「ねーね!練習試合勝ったよ!」
元気にやうが言う。今日の練習試合は強豪校だったのでやうはいつもより高いテンションで結果報告をした。
「おめでとうあそこの高校に勝てるなんてすごいや」
「練習がんばったもん。かてさんはどうだった?」
「男子は完敗」
落ち込んでないように思わせるようにヘラヘラしながら言った。うちの部は男子弱小だが、女子部はかなり強かった。
「でもがんばったもんね〜」
やうは優しく俺を慰めた。負ける前提で試合をしてた俺には少しダメージを受けた。
「あ、じゃあ勝ったから駅前のカフェ奢ってくれるよね?」
この前に電話で約束していたのだった。
「あーっ」
強豪校に勝てるとは思ってなかったので、すっかり忘れてた。さっき、ジュース買って残りのお金は数百円しかない。
「忘れたなあ。そんなこと言ったっけ?」
「言ったし!もー!かてさん!」
やうは俺の肩をぽかぽかと叩く。
やうのすべてがかわいいのでもう一緒カフェに行かなくてもいいかなっとさえ思った。
「そういえばかてさん、明後日マラソン大会でしょ?頑張ってね」
やうは俺に声援を送った。来た。ここで僕は交渉することにした。
「うん。今年は入賞めざすよ。あ、もし入賞できたらキスして」
俺はからかいながら言った。
「かてさんすぐ身体求めるんだから。ん~もしできたらね。入賞って10位でしょ?去年何位だっけ?」
「42」
「なら、いいよー。がんばってねかてさん」
意外にもすんなりと受け入れた。
「もちろんがんばる。てか、付き合ってるのにまだキスしてないの酷くない?」
「えー。だって恥ずかしいもん。あ、もう家だ。じゃあねかてさん。頑張って」
彼女は笑顔で手を振った。
「うん。じゃあね」
やうは知らない。俺は3ヶ月前から死ぬ気でマラソンの練習をしてきた。雨の日も風の日もやうはご褒美系なら言うこと聞いてくれやすい。作戦通り。やうと俺のファーストキスまであと2日。
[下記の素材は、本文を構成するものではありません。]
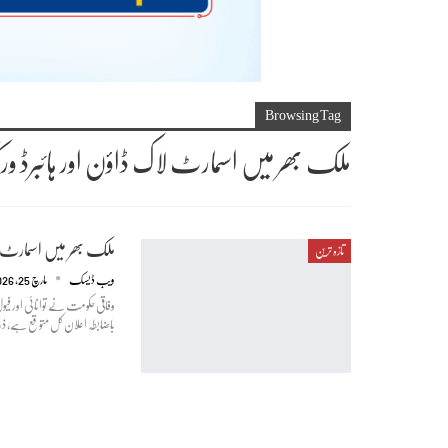
Browsing Tag
ملک بھر میں اسمارٹ لاک ڈاؤن اور ہائبرڈ ورک
ملک بھر میں اسمارٹ لاک
تازہ ترین
ویب ڈیسک
مارچ 25, 2026
وفاقی حکومت نے توانائی اور ف
باضابطہ اعلان کل متوقع ہے، ذر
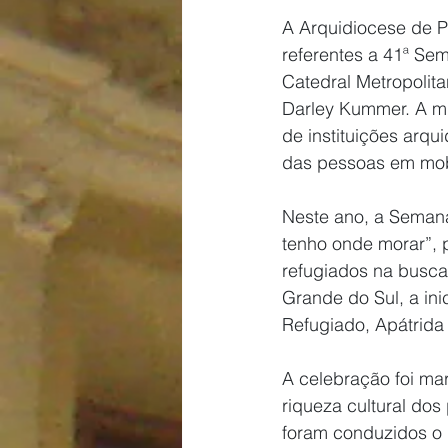
A Arquidiocese de Po
referentes a 41ª Se
Catedral Metropolita
Darley Kummer. A mi
de instituições arq
das pessoas em mob
Neste ano, a Seman
tenho onde morar”, 
refugiados na busca
Grande do Sul, a ini
Refugiado, Apátrida
A celebração foi ma
riqueza cultural dos
foram conduzidos o g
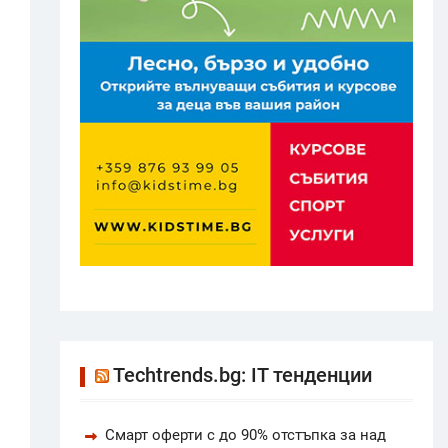
Techtrends.bg: IT тенденции
Смарт оферти с до 90% отстъпка за над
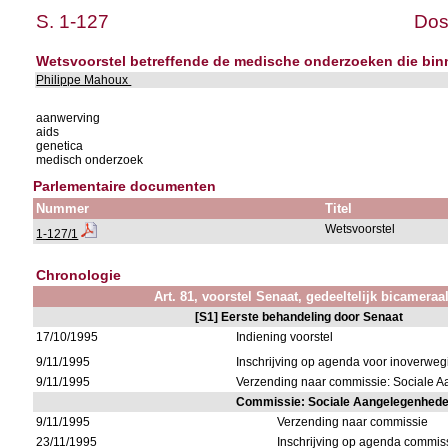
S. 1-127
Dos
Wetsvoorstel betreffende de medische onderzoeken die bin
Philippe Mahoux
aanwerving
aids
genetica
medisch onderzoek
Parlementaire documenten
Nummer
Titel
Wetsvoorstel
1-127/1
Chronologie
Art. 81, voorstel Senaat, gedeeltelijk bicameraa
[S1] Eerste behandeling door Senaat
17/10/1995
Indiening voorstel
9/11/1995
Inschrijving op agenda voor inoverwe
9/11/1995
Verzending naar commissie: Sociale 
Commissie: Sociale Aangelegenhed
9/11/1995
Verzending naar commissie
23/11/1995
Inschrijving op agenda commis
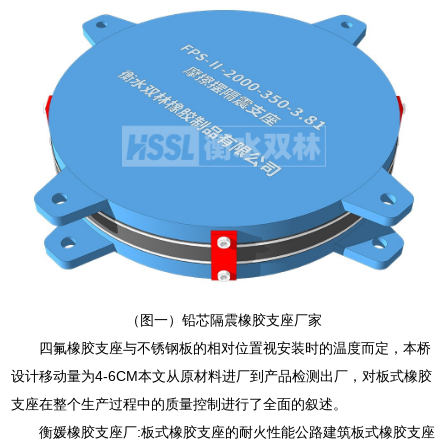
（图一）铅芯隔震橡胶支座厂家
四氟橡胶支座与不锈钢板的相对位置视安装时的温度而定，本桥
设计移动量为4-6CM本文从原材料进厂到产品检测出厂，对板式橡胶
支座在整个生产过程中的质量控制进行了全面的叙述。
衡媛橡胶支座厂:板式橡胶支座的耐火性能公路建筑板式橡胶支座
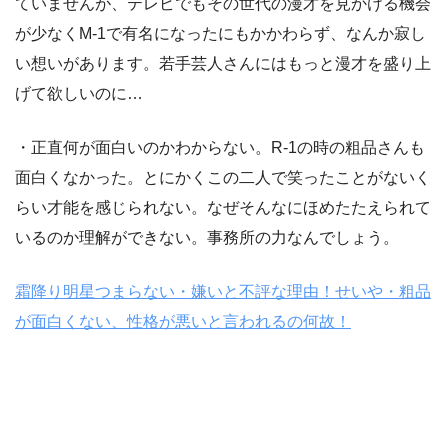
ていませんが、テレビでもその世代の漫才を見かける機会
が少なくM-1で有名になったにもかかわらず、なんか寂し
い想いがあります。若手芸人さんにはもっと漫才を盛り上
げて欲しいのに…
・正直何が面白いのかわからない。R-1の時の粗品さんも
面白くなかった。とにかくこの二人で笑ったことがないく
らい才能を感じられない。なぜそんなにほめたたえられて
いるのか理解ができない。事務所の力なんでしょう。
霜降り明星つまらない・嫌いと不評な理由！せいや・粗品
が面白くない、性格が悪いと言われるの何故！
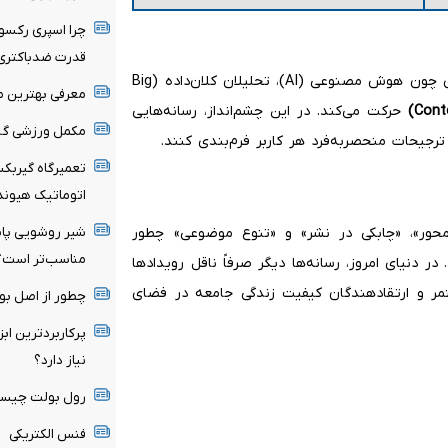
چرا اسپری رکسون
قدرت ضدباکتری
آینده زیست‌بوم رسانه‌ای جهان به سمت فناوری‌های نوظهوری چون هوش مصنوعی (AI)، تحلیلان کلان‌داده (Big
معرفی بهترین مر
حرکت می‌کند. در این چشم‌انداز، رسانه‌هایی
مکمل ورزشی گین
 ترجیحات منحصربه‌فرد هر کاربر فرم‌بندی کنند.
تعمیرگاه گیربک
اتوماتیک هیوندا
شیر روشویی پایه
حور»، «چابکی در نشر» و «تنوع موضوعی» چطور
مناسب‌تر است؟
در دنیای امروز، رسانه‌ها دیگر صرفاً ناقل رویدادها
مر و ارتقادهندگان کیفیت زندگی جامعه در فضای
چطور از اصل بو
پرکاربردترین ابز
نیاز دارد؟
رول بولت چیست 
فنس الکتریکی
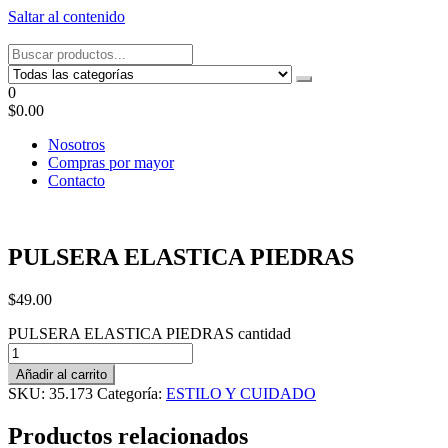
Saltar al contenido
Tel: 22087679 – Cel: 097 822122 – Joaquín Requena 2459
0
$0.00
Nosotros
Compras por mayor
Contacto
PULSERA ELASTICA PIEDRAS
$
49.00
PULSERA ELASTICA PIEDRAS cantidad
Añadir al carrito
SKU:
35.173
Categoría:
ESTILO Y CUIDADO
Productos relacionados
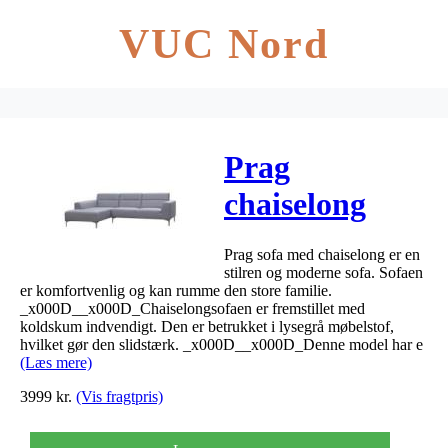
VUC Nord
Prag
chaiselong
venstre lysegrå
Prag sofa med chaiselong er en
171×175/97x83
stilren og moderne sofa. Sofaen
er komfortvenlig og kan rumme den store familie.
_x000D__x000D_Chaiselongsofaen er fremstillet med
koldskum indvendigt. Den er betrukket i lysegrå møbelstof,
hvilket gør den slidstærk. _x000D__x000D_Denne model har e
(Læs mere)
3999
kr.
(Vis fragtpris)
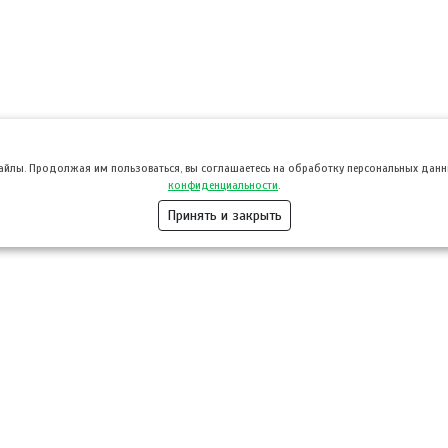
файлы. Продолжая им пользоваться, вы соглашаетесь на обработку персональных данны
конфиденциальности
.
Принять и закрыть
Розница
Опт
Гастротуризм
ТВОЙПРОДУ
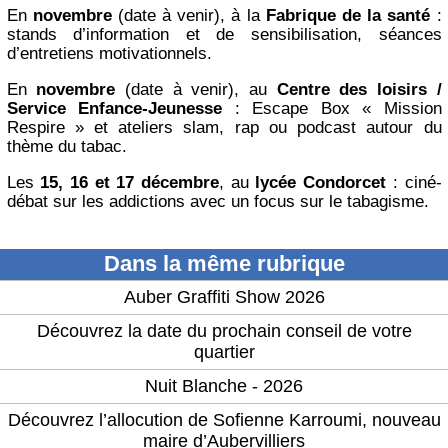
En
novembre
(date à venir), à la
Fabrique de la santé
:
stands d’information et de sensibilisation, séances
d’entretiens motivationnels.
En
novembre
(date à venir), au
Centre des loisirs /
Service Enfance-Jeunesse
: Escape Box « Mission
Respire » et ateliers slam, rap ou podcast autour du
thème du tabac.
Les
15, 16 et 17 décembre
, au
lycée Condorcet
: ciné-
débat sur les addictions avec un focus sur le tabagisme.
Dans la même rubrique
Auber Graffiti Show 2026
Découvrez la date du prochain conseil de votre
quartier
Nuit Blanche - 2026
Découvrez l’allocution de Sofienne Karroumi, nouveau
maire d’Aubervilliers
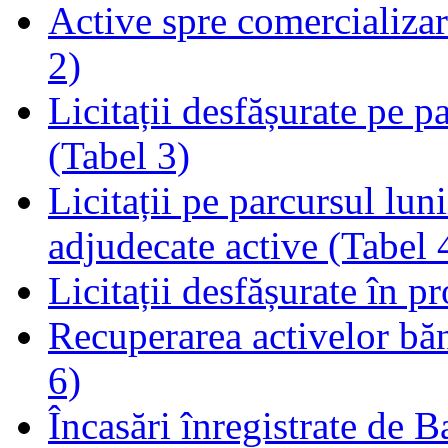
Active spre comercializare
2)
Licitații desfășurate pe p
(Tabel 3)
Licitații pe parcursul luni
adjudecate active (Tabel 
Licitații desfășurate în p
Recuperarea activelor băn
6)
Încasări înregistrate de 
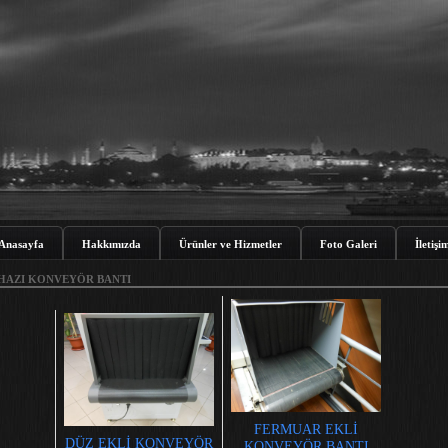
Anasayfa
Hakkımızda
Ürünler ve Hizmetler
Foto Galeri
İletişi
HAZI KONVEYÖR BANTI
FERMUAR EKLİ
DÜZ EKLİ KONVEYÖR
KONVEYÖR BANTI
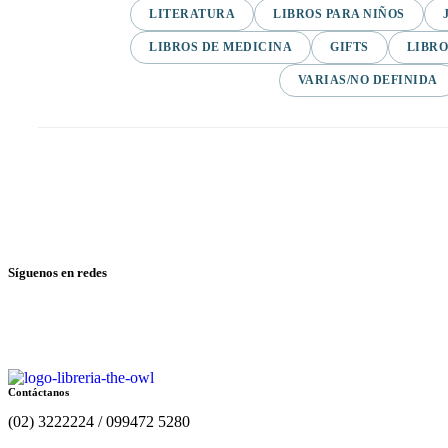
LITERATURA
LIBROS PARA NIÑOS
LIBROS DE MEDICINA
GIFTS
LIBRO
VARIAS/NO DEFINIDA
Síguenos en redes
Contáctanos
(02) 3222224 / 099472 5280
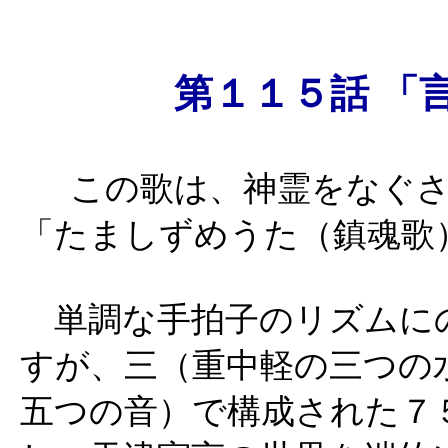
第１１５話 「
この歌は、神霊をなぐ
「たましずめうた（鎮魂歌
単調な手拍子のリズムに
すが、三（重中軽の三つの
五つの音）で構成された７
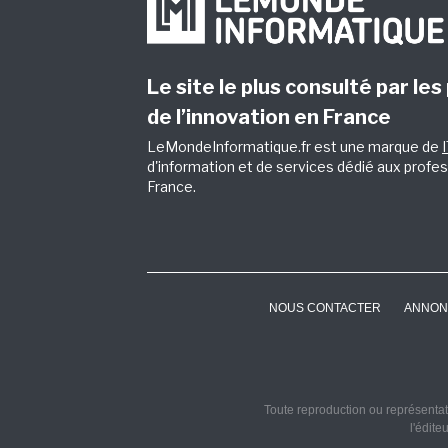
Le site le plus consulté par les
de l’innovation en France
LeMondeInformatique.fr est une marque de
d'information et de services dédié aux profes
France.
NOUS CONTACTER
ANNON
Toute reproduction ou représentati
l'édite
マラソン大会当日。俺は全力でマラソン大会に挑んだ。ただ無心でキスへ近づいた。何度も走った距離。それでも辛かった。それでも走った。そして終わった。
走ってる時順位は意識してなかった。審判から順位の札をおれは受け取った。目の焦点が合わずにその札を見た。12だった。俺はその場で倒れ込んだ。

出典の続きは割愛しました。